Debugging ARM Linux Cache Corruption Using a Virtual Prototype
I recently worked with a customer to isolate a system issue. During the Linux boot sequence the cache was becoming corrupted somehow which caused their system to crash. They were able to work around the problem in software but had been unable to isolate the underlying hardware problem due to a lack of visibility into the hardware and also the difficulty of freezing the system at the point where corruption occurred.
By creating a virtual prototype with implementation accurate models for the processor and memory subsystem, they were able to determine the root cause and identify a fix instead of a work around. The virtual prototype was constructed and executed using Carbon SoC Designer Plus.
Figure 1: SoC Designer simulation environment
Reproducing the boot sequence cache corruption problem required the key components of their processor and memory subsystem. These included the ARM1136 processor, L2 Cache, the AHB fabric, Boot ROM, Memory Controller, and parts of their internal register/bus structure.
Configuring the ARM1136
Their ARM1136 implementation accurate model was built using Carbon IP Exchange. Carbon's secure portal used to configure, build, and download models of 3rd Party IP to be used in your SoC Designer Virtual Platform. The ARM1136 model includes register views, memory views, cache profiling views, and an ARM Real View debugger integration. Carbon IP Exchange built the ARM1136 model built using its Verilog RTL, and thus, it is fully accurate to the RTL.
Figure 2: ARM1136 IP Exchange configuration form
Note that Carbon IP Exchange enabled the customer to build the model without requiring detailed, RTL level knowledge of the processor.

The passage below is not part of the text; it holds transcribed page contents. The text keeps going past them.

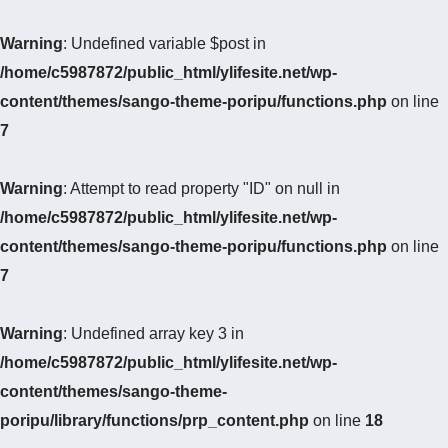
Warning
: Undefined variable $post in
/home/c5987872/public_html/ylifesite.net/wp-
content/themes/sango-theme-poripu/functions.php
on line
7
Warning
: Attempt to read property "ID" on null in
/home/c5987872/public_html/ylifesite.net/wp-
content/themes/sango-theme-poripu/functions.php
on line
7
Warning
: Undefined array key 3 in
/home/c5987872/public_html/ylifesite.net/wp-
content/themes/sango-theme-
poripu/library/functions/prp_content.php
on line
18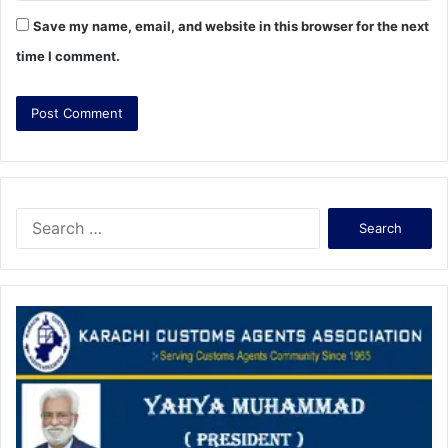
Save my name, email, and website in this browser for the next
time I comment.
S
e
a
r
c
h
f
o
r
: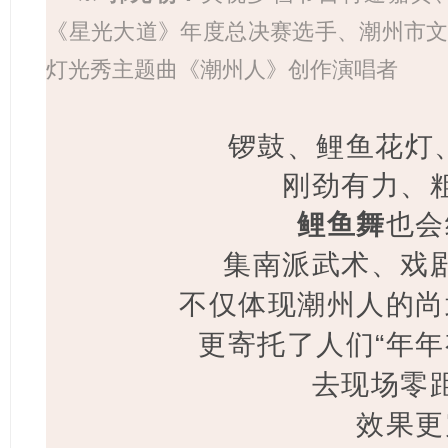
《星光大道》年度总决赛选手、
潮州市
灯光秀主题曲《潮州人》创作演唱者
锣鼓、
鲤鱼花灯
刚劲有力、
鲤鱼舞
也会
集南派武术、戏
不仅体现潮州人的尚
更寄托了人们“年年
去现场零
效果更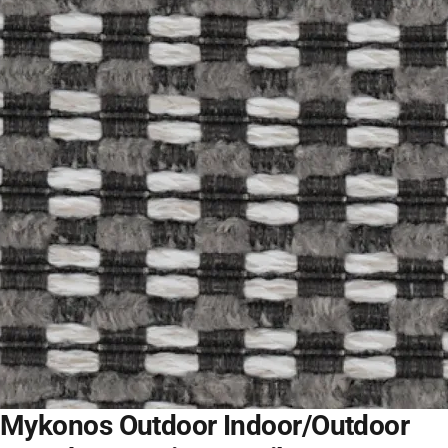
Mykonos Outdoor Indoor/Outdoor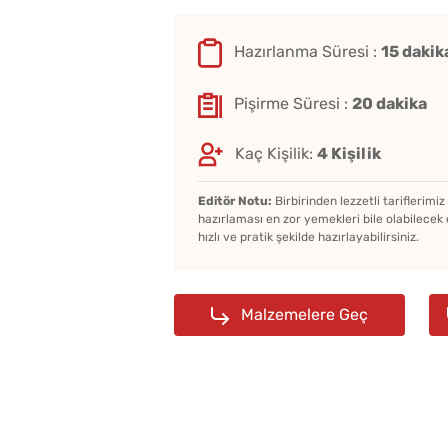
Hazırlanma Süresi :
15 dakik
Pişirme Süresi :
20 dakika
Kaç Kişilik:
4 Kişilik
Editör Notu:
Birbirinden lezzetli tariflerimi
hazırlaması en zor yemekleri bile olabilecek 
hızlı ve pratik şekilde hazırlayabilirsiniz.
Malzemelere Geç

This is very important in cases like this one where the customer knew how to program the ARM1136 but didn't know RTL.
Building the Rest of the System
This customer had RTL for the L2 Cache, AHB fabric, Boot ROM, Memory Controller, and parts of their internal register/bus structure. They used Carbon Model Studio to compile them into a 100% accurate virtual model which could then be dropped directly onto the design canvas. This is the most common path that customers follow to leverage existing IP or blocks which they purchase from third parties that aren't available from Carbon IP Exchange. The alternative of hand-written models is often investigated but rarely pursued due to the weeks or months of design and validation effort required for a model that still isn't guaranteed to be 100% accurate.
Figure 3: Using Carbon Model Studio to add AMBA adaptors, clocking, etc. to the SoC Designer Model
Isolating the Problem
To focus on the boot sequence software causing the cache corruption, the customer removed unrelated initialization code. For example, most of their peripheral driver initialization code was removed. This also allowed the SoCDesigner virtual prototype to be simplified, since these peripheral devices did not need to be included.

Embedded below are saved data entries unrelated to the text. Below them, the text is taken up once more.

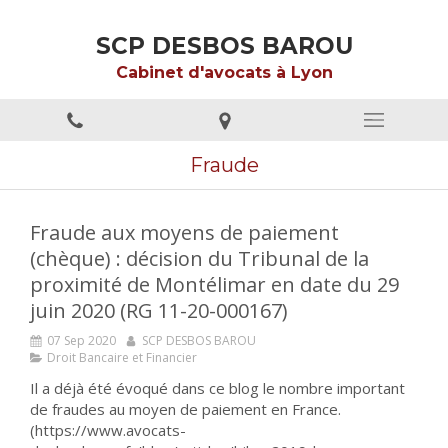
SCP DESBOS BAROU
Cabinet d'avocats à Lyon
Fraude
Fraude aux moyens de paiement
(chèque) : décision du Tribunal de la
proximité de Montélimar en date du 29
juin 2020 (RG 11-20-000167)
07 Sep 2020
SCP DESBOS BAROU
Droit Bancaire et Financier
Il a déjà été évoqué dans ce blog le nombre important
de fraudes au moyen de paiement en France.
(https://www.avocats-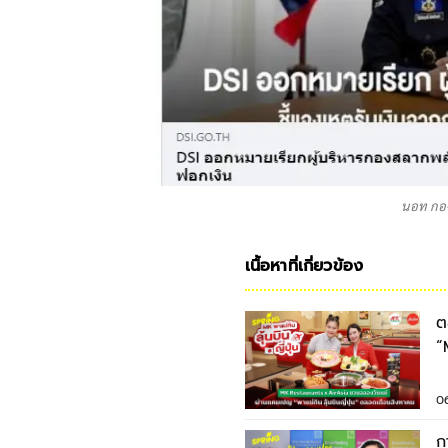
นอท กอ
เนื้อหาที่เกี่ยวข้อง
ต
“
ต
0
ก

After paring down the boot software and initializing the design, the customer was able to reproduce cache corruption during the Linux boot sequence quite quickly. Now that they had seen the problem they worked on creating a shorter sequence to reproduce the corruption and involve the hardware team. Then, by examining the AHB waveforms, cache memory views, memory controller memory views, ARM1136 disassembly views at the point of the corruption (all views which are provided by SoCDesigner), they were able pin-point the corruption to a Read reading data from the memory controller’s memory before an earlier Write to same location had been flushed from the L1 D-Cache. This occurred because a writethrough (cache controller writes both the cache and main memory) had been implemented as writeback (cache controller writes to valid cache data memory and NOT to main memory). With this information, they could finally fix the actual cache corruption problem.
They had been unable to find this problem in the real hardware since they lacked the controllability to reproduce the problem reliably and the visibility to see the interaction between hardware and software. By leveraging SoCDesigner together with 100% accurate models from Carbon IP Exchange and models compiled from their own RTL using Carbon Model Studio they were able to quickly and easily isolate the issue and fix the root problem.